The data:
+===+
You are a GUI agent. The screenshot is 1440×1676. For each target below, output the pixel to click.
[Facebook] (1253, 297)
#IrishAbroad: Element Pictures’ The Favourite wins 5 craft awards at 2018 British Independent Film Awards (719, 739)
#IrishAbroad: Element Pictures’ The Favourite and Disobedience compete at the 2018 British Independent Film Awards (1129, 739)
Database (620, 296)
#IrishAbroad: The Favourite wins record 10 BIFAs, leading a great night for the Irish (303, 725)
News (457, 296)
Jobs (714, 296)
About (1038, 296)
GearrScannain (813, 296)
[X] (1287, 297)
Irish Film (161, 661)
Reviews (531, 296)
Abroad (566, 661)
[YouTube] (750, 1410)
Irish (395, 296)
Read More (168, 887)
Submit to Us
+===+
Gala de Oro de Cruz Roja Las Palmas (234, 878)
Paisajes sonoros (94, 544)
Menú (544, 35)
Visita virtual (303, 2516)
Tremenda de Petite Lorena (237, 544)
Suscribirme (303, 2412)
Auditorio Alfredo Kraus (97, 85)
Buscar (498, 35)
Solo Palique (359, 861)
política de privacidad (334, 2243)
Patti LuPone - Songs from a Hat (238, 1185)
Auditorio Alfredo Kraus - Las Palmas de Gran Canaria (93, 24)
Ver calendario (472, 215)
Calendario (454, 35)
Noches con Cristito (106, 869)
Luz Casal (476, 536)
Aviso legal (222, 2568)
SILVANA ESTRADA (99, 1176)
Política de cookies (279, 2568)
+===+
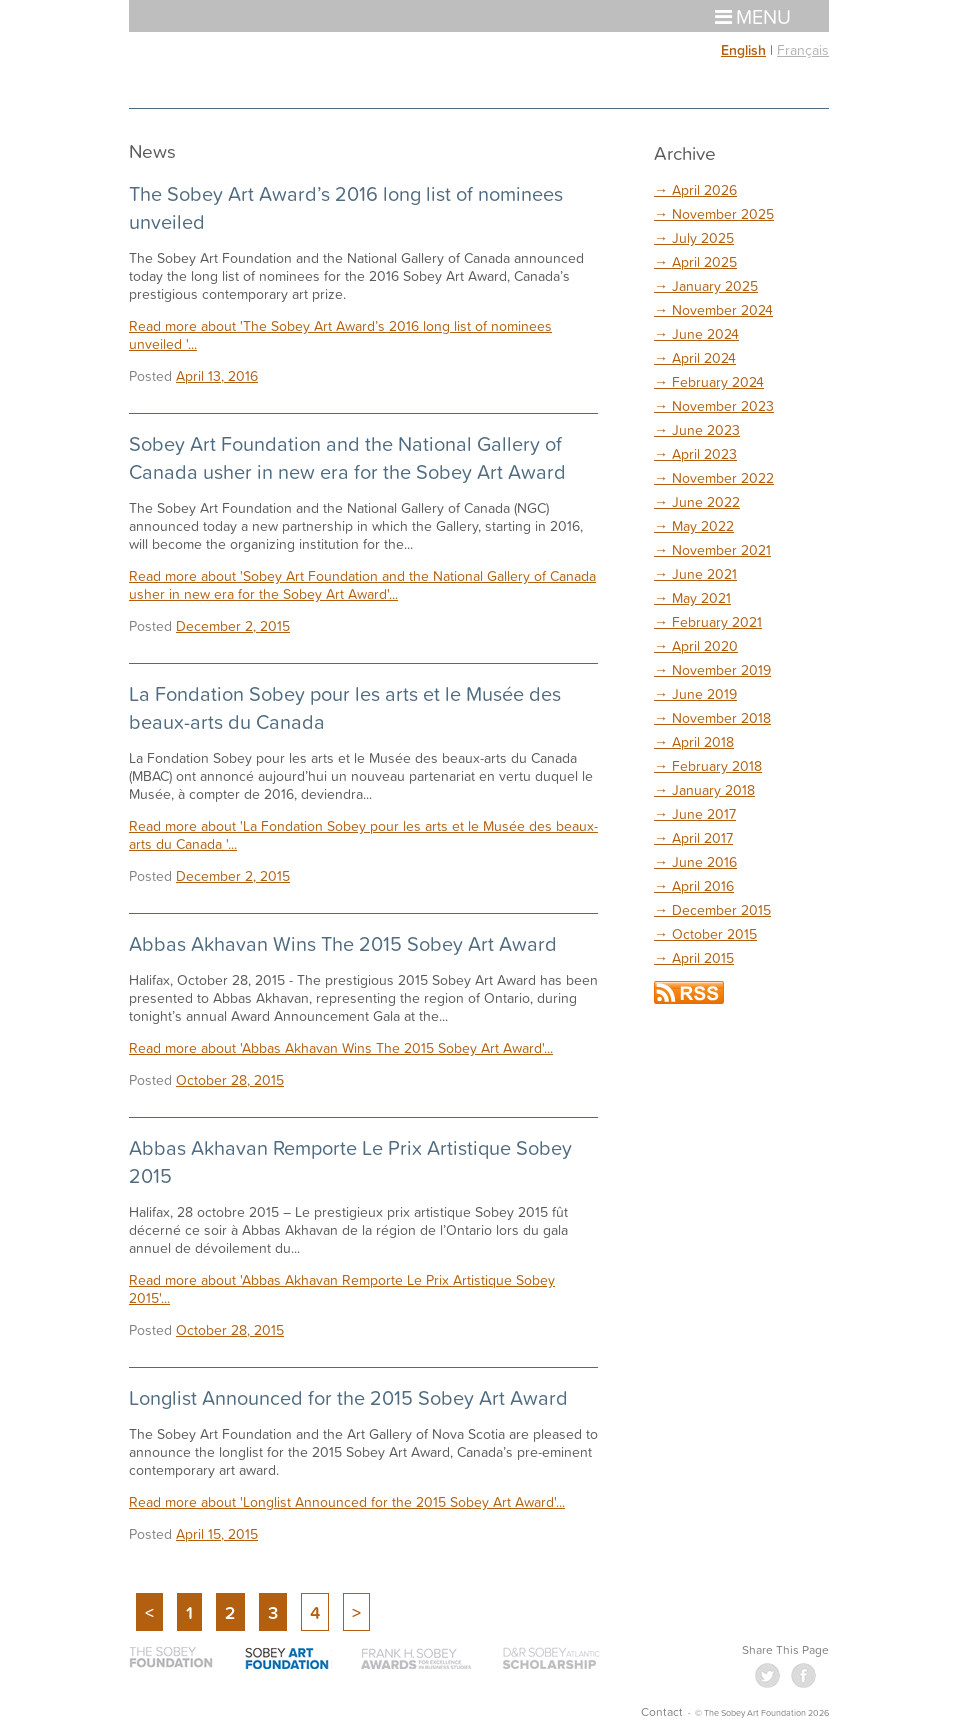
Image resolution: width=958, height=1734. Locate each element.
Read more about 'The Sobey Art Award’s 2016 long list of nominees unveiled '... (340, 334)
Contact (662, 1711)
+===+
What you have to do:
Working from the material above, restate word for word the lines between the line with "Menú (544, 35)" and the line with "Política de cookies (279, 2568)", both included, and only those.

Output of the exercise:
Menú (544, 35)
Visita virtual (303, 2516)
Tremenda de Petite Lorena (237, 544)
Suscribirme (303, 2412)
Auditorio Alfredo Kraus (97, 85)
Buscar (498, 35)
Solo Palique (359, 861)
política de privacidad (334, 2243)
Patti LuPone - Songs from a Hat (238, 1185)
Auditorio Alfredo Kraus - Las Palmas de Gran Canaria (93, 24)
Ver calendario (472, 215)
Calendario (454, 35)
Noches con Cristito (106, 869)
Luz Casal (476, 536)
Aviso legal (222, 2568)
SILVANA ESTRADA (99, 1176)
Política de cookies (279, 2568)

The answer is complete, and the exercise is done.